== Segment start ==

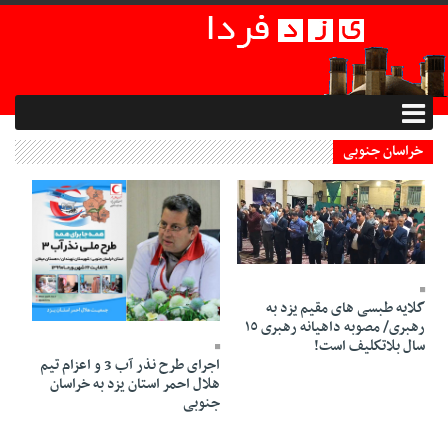
خراسان جنوبی
18 Ordibehesht 1401 - 16:28
گلايه طبسی های مقيم يزد به
20 Shahrivar 1399 - 16:41
رهبری/ مصوبه داهيانه رهبری ١٥
سال بلاتكليف است!
اجرای طرح نذر آب 3 و اعزام تیم
هلال احمر استان یزد به خراسان
جنوبی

== Segment end ==

> Task brief
Reproduce, word for word, the line containing "گلايه طبسی های مقيم يزد به" along with every later line of the listing, and leave out all earlier lines.

> Result for this exercise
گلايه طبسی های مقيم يزد به
20 Shahrivar 1399 - 16:41
رهبری/ مصوبه داهيانه رهبری ١٥
سال بلاتكليف است!
اجرای طرح نذر آب 3 و اعزام تیم
هلال احمر استان یزد به خراسان
جنوبی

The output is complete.